- _What the exercise asks_
Transcribe word for word the section of the records below that opens with the line containing "3,13 € ohne MwSt." and closes with the line containing "Erdmännchen zum Sonnenaufgang besuchen darf."; drop every picture.

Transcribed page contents

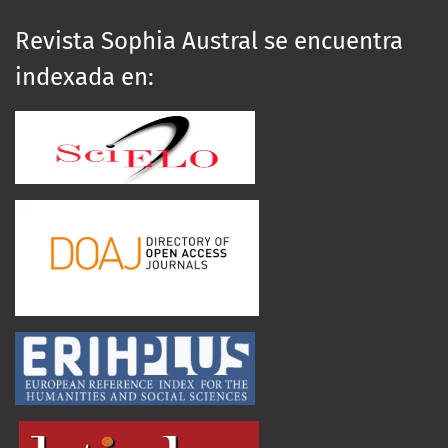
Revista Sophia Austral se encuentra
indexada en:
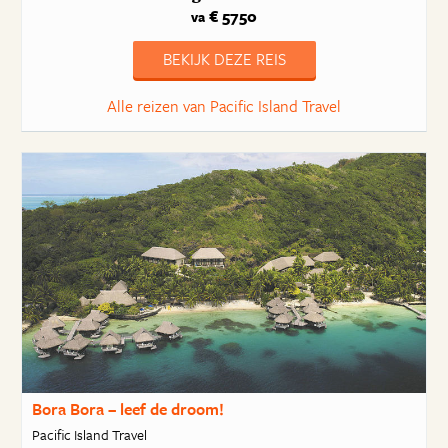
€ 5750
va
BEKIJK DEZE REIS
Alle reizen van Pacific Island Travel
Bora Bora – leef de droom!
Pacific Island Travel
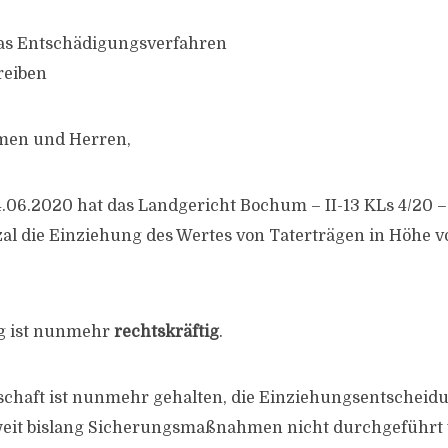
das Entschädigungsverfahren
reiben
men und Herren,
4.06.2020 hat das Landgericht Bochum – II-13 KLs 4/20 –
l die Einziehung des Wertes von Taterträgen in Höhe vo
g ist nunmehr
rechtskräftig
.
schaft ist nunmehr gehalten, die Einziehungsentscheid
oweit bislang Sicherungsmaßnahmen nicht durchgeführt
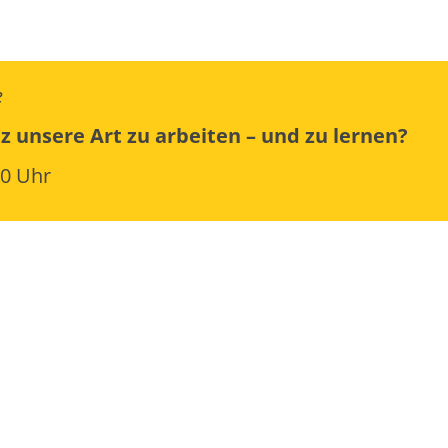
e
z unsere Art zu arbeiten – und zu lernen?
30 Uhr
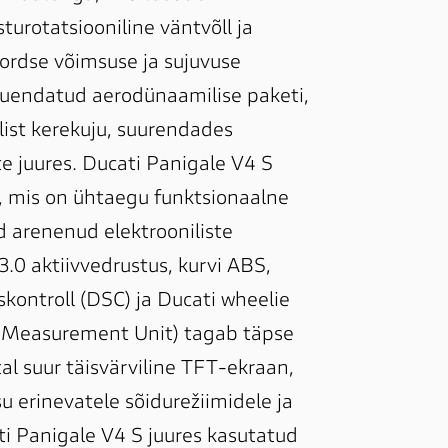
urotatsiooniline väntvõll ja 
ordse võimsuse ja sujuvuse 
uuendatud aerodünaamilise paketi, 
elist kerekuju, suurendades 
ste juures. Ducati Panigale V4 S 
li, mis on ühtaegu funktsionaalne 
d arenenud elektrooniliste 
0 aktiivvedrustus, kurvi ABS, 
skontroll (DSC) ja Ducati wheelie 
al Measurement Unit) tagab täpse 
tal suur täisvärviline TFT-ekraan, 
su erinevatele sõidurežiimidele ja 
i Panigale V4 S juures kasutatud 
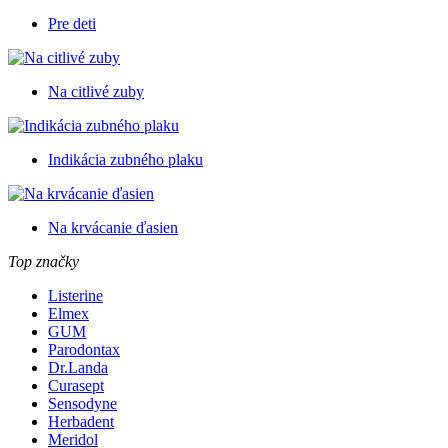
Pre deti
Na citlivé zuby
Indikácia zubného plaku
Na krvácanie ďasien
Top značky
Listerine
Elmex
GUM
Parodontax
Dr.Landa
Curasept
Sensodyne
Herbadent
Meridol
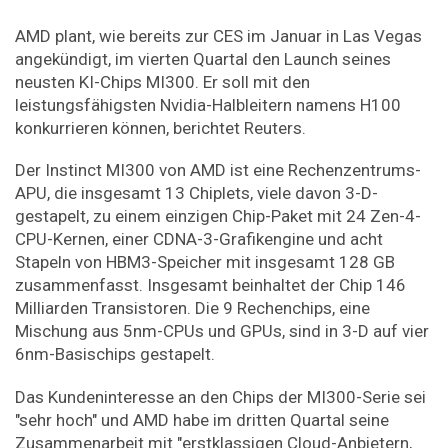
AMD plant, wie bereits zur CES im Januar in Las Vegas
angekündigt, im vierten Quartal den Launch seines
neusten KI-Chips MI300. Er soll mit den
leistungsfähigsten Nvidia-Halbleitern namens H100
konkurrieren können, berichtet Reuters.
Der Instinct MI300 von AMD ist eine Rechenzentrums-
APU, die insgesamt 13 Chiplets, viele davon 3-D-
gestapelt, zu einem einzigen Chip-Paket mit 24 Zen-4-
CPU-Kernen, einer CDNA-3-Grafikengine und acht
Stapeln von HBM3-Speicher mit insgesamt 128 GB
zusammenfasst. Insgesamt beinhaltet der Chip 146
Milliarden Transistoren. Die 9 Rechenchips, eine
Mischung aus 5nm-CPUs und GPUs, sind in 3-D auf vier
6nm-Basischips gestapelt.
Das Kundeninteresse an den Chips der MI300-Serie sei
"sehr hoch" und AMD habe im dritten Quartal seine
Zusammenarbeit mit "erstklassigen Cloud-Anbietern,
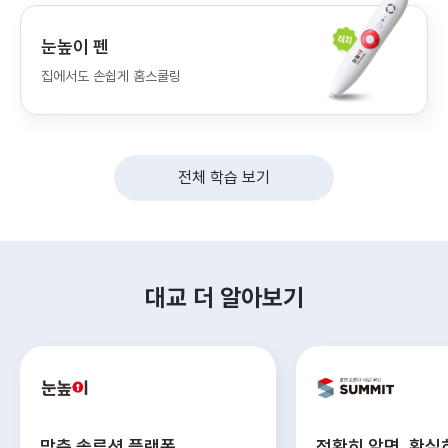
눈높이 펜
집에서도 손쉽게 홈스쿨링
전체 학습 보기
대교 더 알아보기
맞춤 솔루션 플랫폼
정확히 알면, 확실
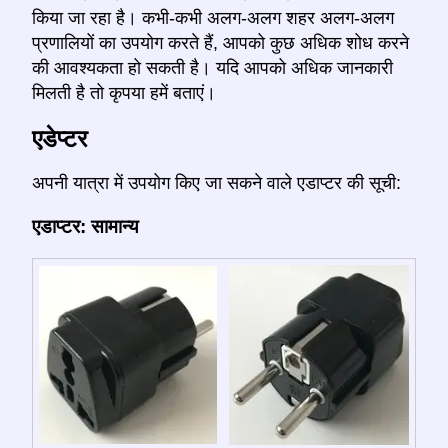
किया जा रहा है। कभी-कभी अलग-अलग शहर अलग-अलग
प्रणालियों का उपयोग करते हैं, आपको कुछ अधिक शोध करने
की आवश्यकता हो सकती है। यदि आपको अधिक जानकारी
मिलती है तो कृपया हमें बताएं।
एडेप्टर
अपनी यात्रा में उपयोग किए जा सकने वाले एडाप्टर की सूची:
एडाप्टर: सामान्य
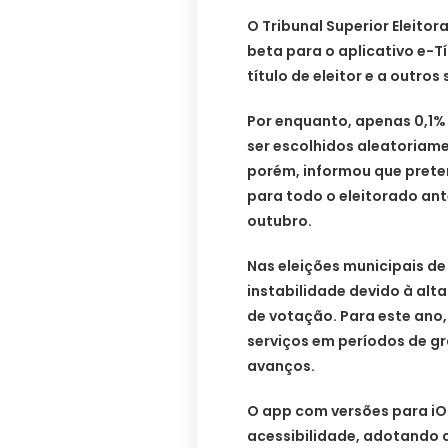
O Tribunal Superior Eleito
beta para o aplicativo e-Tí
título de eleitor e a outros 
Por enquanto, apenas 0,1% 
ser escolhidos aleatoriame
porém, informou que preten
para todo o eleitorado an
outubro.
Nas eleições municipais de
instabilidade devido à alt
de votação. Para este ano
serviços em períodos de gr
avanços.
O app com versões para i
acessibilidade, adotando 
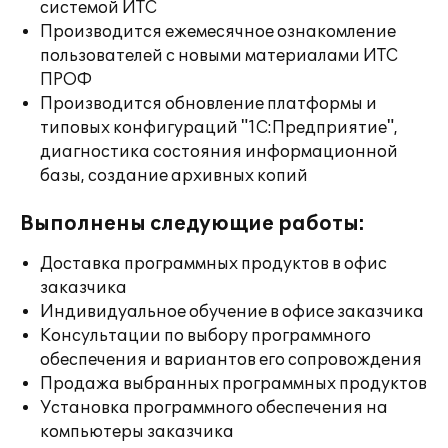
системой ИТС
Производится ежемесячное ознакомление
пользователей с новыми материалами ИТС
ПРОФ
Производится обновление платформы и
типовых конфигураций "1С:Предприятие",
диагностика состояния информационной
базы, создание архивных копий
Выполнены следующие работы:
Доставка программных продуктов в офис
заказчика
Индивидуальное обучение в офисе заказчика
Консультации по выбору программного
обеспечения и вариантов его сопровождения
Продажа выбранных программных продуктов
Установка программного обеспечения на
компьютеры заказчика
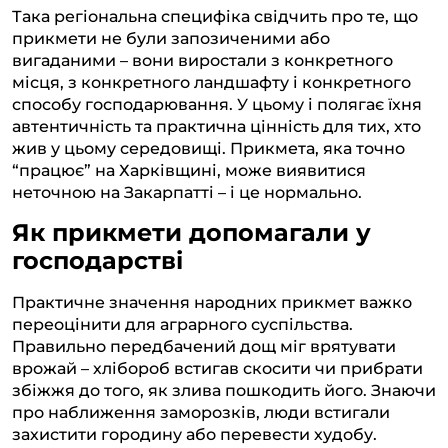
Така регіональна специфіка свідчить про те, що
прикмети не були запозиченими або
вигаданими – вони виростали з конкретного
місця, з конкретного ландшафту і конкретного
способу господарювання. У цьому і полягає їхня
автентичність та практична цінність для тих, хто
жив у цьому середовищі. Прикмета, яка точно
“працює” на Харківщині, може виявитися
неточною на Закарпатті – і це нормально.
Як прикмети допомагали у
господарстві
Практичне значення народних прикмет важко
переоцінити для аграрного суспільства.
Правильно передбачений дощ міг врятувати
врожай – хлібороб встигав скосити чи прибрати
збіжжя до того, як злива пошкодить його. Знаючи
про наближення заморозків, люди встигали
захистити городину або перевести худобу.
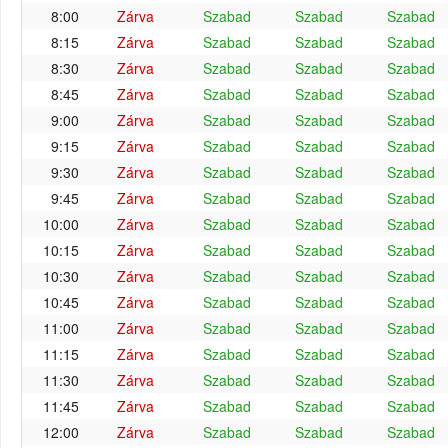
8:00
Zárva
Szabad
Szabad
Szabad
8:15
Zárva
Szabad
Szabad
Szabad
8:30
Zárva
Szabad
Szabad
Szabad
8:45
Zárva
Szabad
Szabad
Szabad
9:00
Zárva
Szabad
Szabad
Szabad
9:15
Zárva
Szabad
Szabad
Szabad
9:30
Zárva
Szabad
Szabad
Szabad
9:45
Zárva
Szabad
Szabad
Szabad
10:00
Zárva
Szabad
Szabad
Szabad
10:15
Zárva
Szabad
Szabad
Szabad
10:30
Zárva
Szabad
Szabad
Szabad
10:45
Zárva
Szabad
Szabad
Szabad
11:00
Zárva
Szabad
Szabad
Szabad
11:15
Zárva
Szabad
Szabad
Szabad
11:30
Zárva
Szabad
Szabad
Szabad
11:45
Zárva
Szabad
Szabad
Szabad
12:00
Zárva
Szabad
Szabad
Szabad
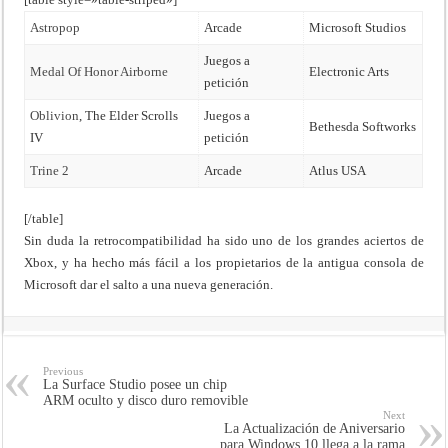
Astropop
Arcade
Microsoft Studios
Juegos a
Medal Of Honor Airborne
Electronic Arts
petición
Oblivion
, The Elder Scrolls
Juegos a
Bethesda Softworks
IV
petición
Trine 2
Arcade
Atlus USA
[/table]
Sin duda la retrocompatibilidad ha sido uno de los grandes aciertos de
Xbox, y ha hecho más fácil a los propietarios de la antigua consola de
Microsoft dar el salto a una nueva generación.
Previous
La Surface Studio posee un chip
ARM oculto y disco duro removible
Next
La Actualización de Aniversario
para Windows 10 llega a la rama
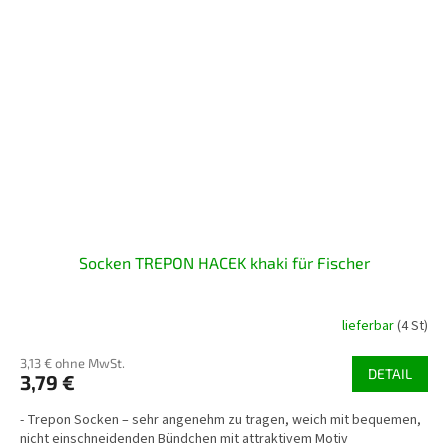
Socken TREPON HACEK khaki für Fischer
lieferbar
(4 St)
3,13 € ohne MwSt.
DETAIL
3,79 €
- Trepon Socken – sehr angenehm zu tragen, weich mit bequemen,
nicht einschneidenden Bündchen mit attraktivem Motiv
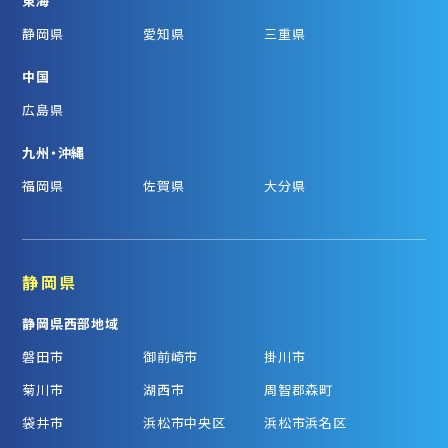
東海
静岡県
愛知県
三重県
中国
広島県
九州・沖縄
福岡県
佐賀県
大分県
静岡県
静岡県西部地域
磐田市
御前崎市
掛川市
菊川市
湖西市
周智郡森町
袋井市
浜松市中央区
浜松市浜名区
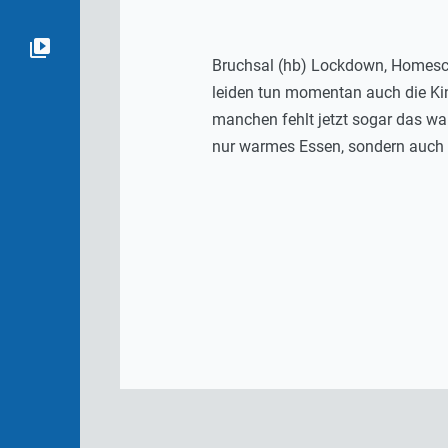
Bruchsal (hb) Lockdown, Homescho
leiden tun momentan auch die Kin
manchen fehlt jetzt sogar das wa
nur warmes Essen, sondern auch E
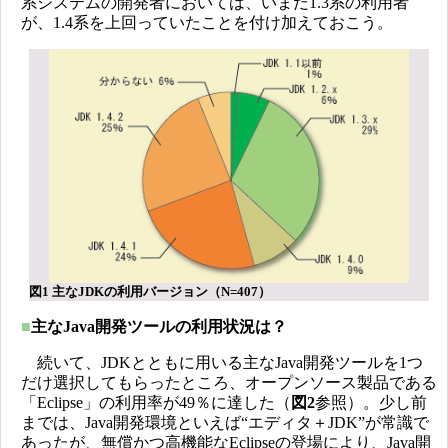
系システムの開発者においては、いまだ1.3系の利用者
が、1.4系を上回っていたことを付け加えておこう。
図1 主なJDKの利用バージョン（N=407）
■
主なJava開発ツールの利用状況は？
続いて、JDKとともに用いる主なJava開発ツールを1つ
だけ選択してもらったところ、オープンソース製品である
「Eclipse」の利用率が49％に達した（
図2
参照）。少し前
までは、Java開発環境といえば“エディタ＋JDK”が常識で
あったが、無償かつ高機能なEclipseの登場により、Java開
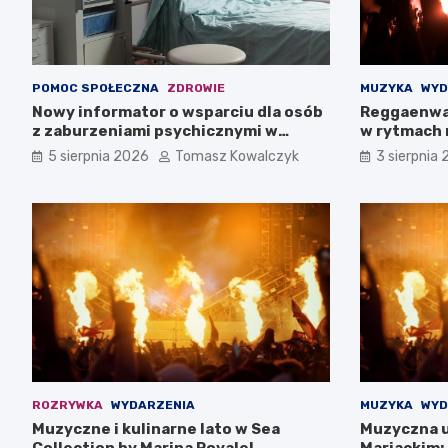
POMOC SPOŁECZNA
ZDROWIE
MUZYKA
WYD
Nowy informator o wsparciu dla osób
Reggaenwa
z zaburzeniami psychicznymi w
w rytmach 
Zachodniopomorskiem na 2026 rok
5 sierpnia 2026
Tomasz Kowalczyk
3 sierpnia
ROZRYWKA
WYDARZENIA
MUZYKA
WYD
Muzyczne i kulinarne lato w Sea
Muzyczna u
Collection by Marina Royale!
Mariackim:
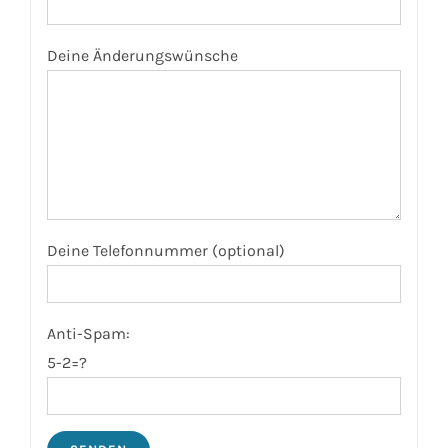
Deine Änderungswünsche
Deine Telefonnummer (optional)
Anti-Spam:
5-2=?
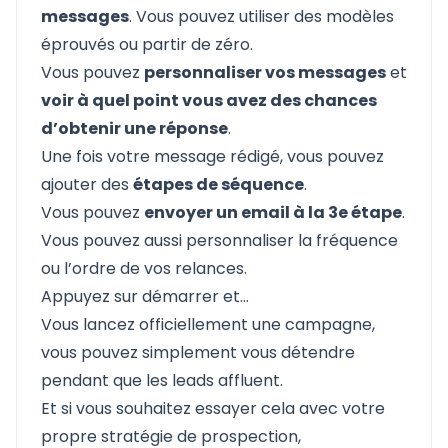
messages
. Vous pouvez utiliser des modèles
éprouvés ou partir de zéro.
Vous pouvez
personnaliser vos messages
et
voir à quel point vous avez des chances
d’obtenir une réponse
.
Une fois votre message rédigé, vous pouvez
ajouter des
étapes de séquence
.
Vous pouvez
envoyer un email à la 3e étape
.
Vous pouvez aussi personnaliser la fréquence
ou l’ordre de vos relances.
Appuyez sur démarrer et…
Vous lancez officiellement une campagne,
vous pouvez simplement vous détendre
pendant que les leads affluent.
Et si vous souhaitez essayer cela avec votre
propre stratégie de prospection,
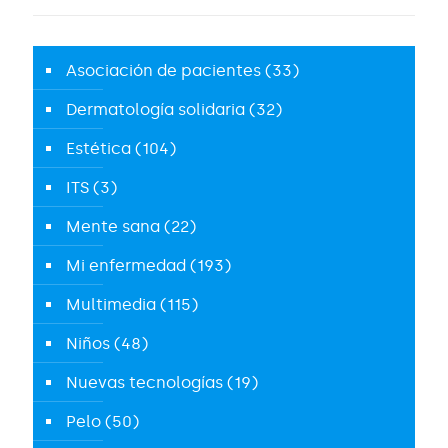
Asociación de pacientes
(33)
Dermatología solidaria
(32)
Estética
(104)
ITS
(3)
Mente sana
(22)
Mi enfermedad
(193)
Multimedia
(115)
Niños
(48)
Nuevas tecnologías
(19)
Pelo
(50)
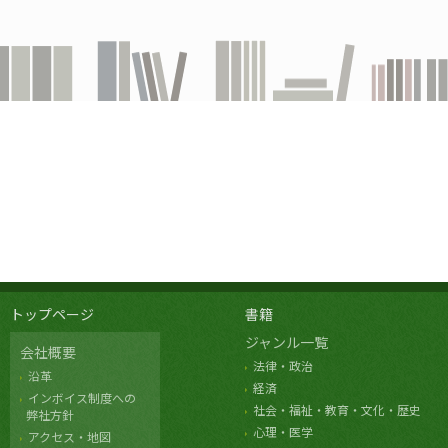
トップページ
書籍
ジャンル一覧
会社概要
法律・政治
沿革
経済
インボイス制度への
社会・福祉・教育・文化・歴史
弊社方針
心理・医学
アクセス・地図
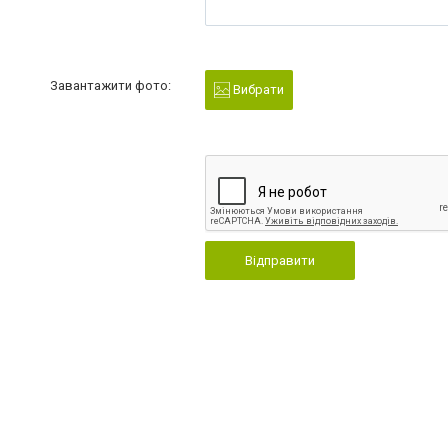
Завантажити фото:
Вибрати
Відправити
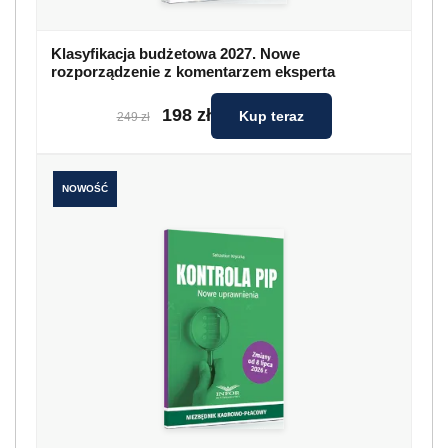
Klasyfikacja budżetowa 2027. Nowe
rozporządzenie z komentarzem eksperta
198 zł
Kup teraz
249 zł
NOWOŚĆ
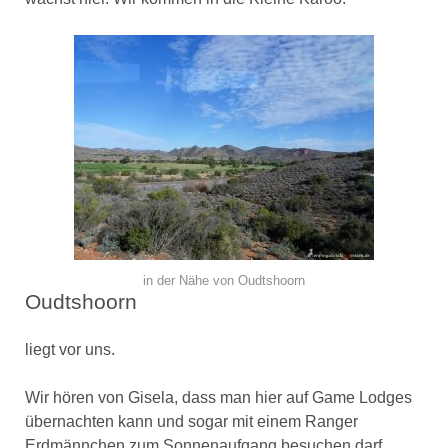
in der Nähe von Oudtshoorn
Oudtshoorn
liegt vor uns.
Wir hören von Gisela, dass man hier auf Game Lodges
übernachten kann und sogar mit einem Ranger
Erdmännchen zum Sonnenaufgang besuchen darf.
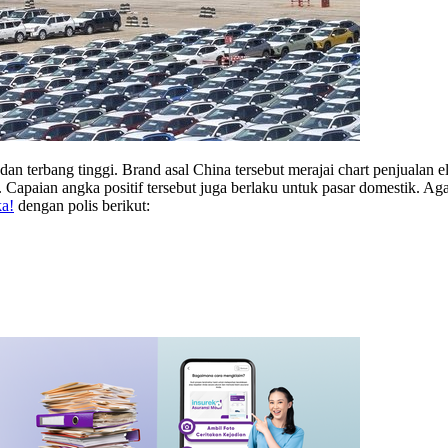
dan terbang tinggi. Brand asal China tersebut merajai chart penjualan
Capaian angka positif tersebut juga berlaku untuk pasar domestik. Ag
ka!
dengan polis berikut:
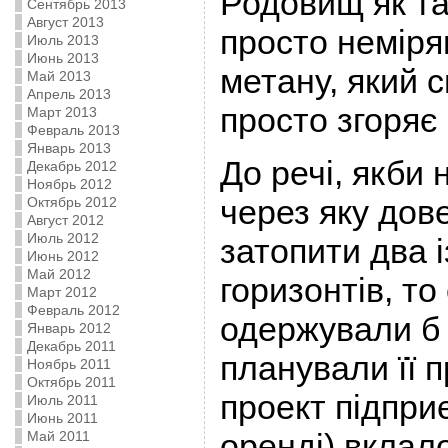
Родовищ як та
Сентябрь 2013
Август 2013
просто неміря
Июль 2013
Июнь 2013
метану, який 
Май 2013
Апрель 2013
просто згоряє
Март 2013
Февраль 2013
Январь 2013
До речі, якби 
Декабрь 2012
Ноябрь 2012
через яку дов
Октябрь 2012
Август 2012
Июль 2012
затопити два 
Июнь 2012
Май 2012
горизонтів, то
Март 2012
Февраль 2012
одержували б 
Январь 2012
Декабрь 2011
планували її 
Ноябрь 2011
Октябрь 2011
проект підпри
Июль 2011
Июнь 2011
оренді) вклал
Май 2011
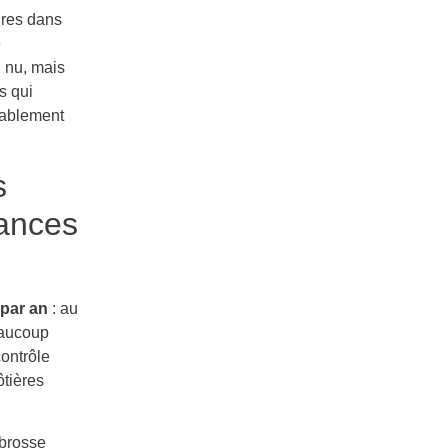
ures dans
e
 nu, mais
s qui
érablement
s
mances
 par an
: au
eaucoup
contrôle
ôtières
 brosse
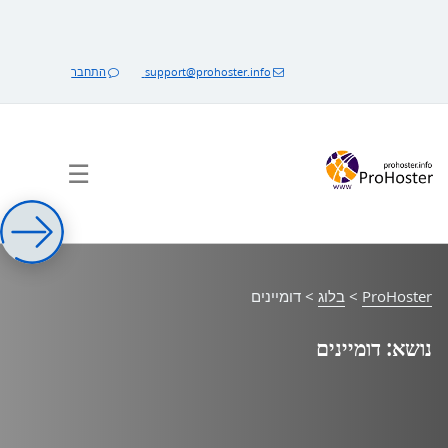
לג
תוכן
support@prohoster.info
התחבר
☰
ProHoster
>
בלוג
>
דומיינים
נושא:
דומיינים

- _Solution to this exercise_
3,13 € ohne MwSt.
DETAIL
3,79 €
- Trepon Socken – sehr angenehm zu tragen, weich mit bequemen,
nicht einschneidenden Bündchen mit attraktivem Motiv
東海
静岡県
愛知県
三重県
中国
広島県
九州・沖縄
福岡県
佐賀県
大分県
静岡県
静岡県西部地域
磐田市
御前崎市
掛川市
菊川市
湖西市
周智郡森町
袋井市
浜松市中央区
浜松市浜名区
Bruchsal (hb) Lockdown, Homescho
leiden tun momentan auch die Kin
manchen fehlt jetzt sogar das wa
nur warmes Essen, sondern auch E
系システムの開発者においては、いまだ1.3系の利用者
が、1.4系を上回っていたことを付け加えておこう。
図1 主なJDKの利用バージョン（N=407）
■
主なJava開発ツールの利用状況は？
続いて、JDKとともに用いる主なJava開発ツールを1つ
だけ選択してもらったところ、オープンソース製品である
「Eclipse」の利用率が49％に達した（
図2
参照）。少し前
までは、Java開発環境といえば“エディタ＋JDK”が常識で
あったが、無償かつ高機能なEclipseの登場により、Java開
POMOC SPOŁECZNA
ZDROWIE
MUZYKA
WYD
Nowy informator o wsparciu dla osób
Reggaenwa
z zaburzeniami psychicznymi w
w rytmach 
Zachodniopomorskiem na 2026 rok
5 sierpnia 2026
Tomasz Kowalczyk
3 sierpnia
ROZRYWKA
WYDARZENIA
MUZYKA
WYD
Muzyczne i kulinarne lato w Sea
Muzyczna u
Collection by Marina Royale!
Mariackim:
Deine Änderungswünsche
Deine Telefonnummer (optional)
Anti-Spam:
5-2=?
messages
. Vous pouvez utiliser des modèles
éprouvés ou partir de zéro.
Vous pouvez
personnaliser vos messages
et
voir à quel point vous avez des chances
d’obtenir une réponse
.
Une fois votre message rédigé, vous pouvez
ajouter des
étapes de séquence
.
Vous pouvez
envoyer un email à la 3e étape
.
Vous pouvez aussi personnaliser la fréquence
ou l’ordre de vos relances.
Appuyez sur démarrer et…
Vous lancez officiellement une campagne,
vous pouvez simplement vous détendre
pendant que les leads affluent.
Et si vous souhaitez essayer cela avec votre
propre stratégie de prospection,
Asociación de pacientes
(33)
Dermatología solidaria
(32)
Estética
(104)
ITS
(3)
Mente sana
(22)
Mi enfermedad
(193)
Multimedia
(115)
Niños
(48)
Nuevas tecnologías
(19)
Pelo
(50)
トップページ
書籍
ジャンル一覧
会社概要
法律・政治
沿革
経済
インボイス制度への
社会・福祉・教育・文化・歴史
弊社方針
心理・医学
アクセス・地図
Завантажити фото:
Вибрати
Відправити
Klasyfikacja budżetowa 2027. Nowe
rozporządzenie z komentarzem eksperta
198 zł
Kup teraz
249 zł
NOWOŚĆ
in der Nähe von Oudtshoorn
Oudtshoorn
liegt vor uns.
Wir hören von Gisela, dass man hier auf Game Lodges
übernachten kann und sogar mit einem Ranger
Erdmännchen zum Sonnenaufgang besuchen darf.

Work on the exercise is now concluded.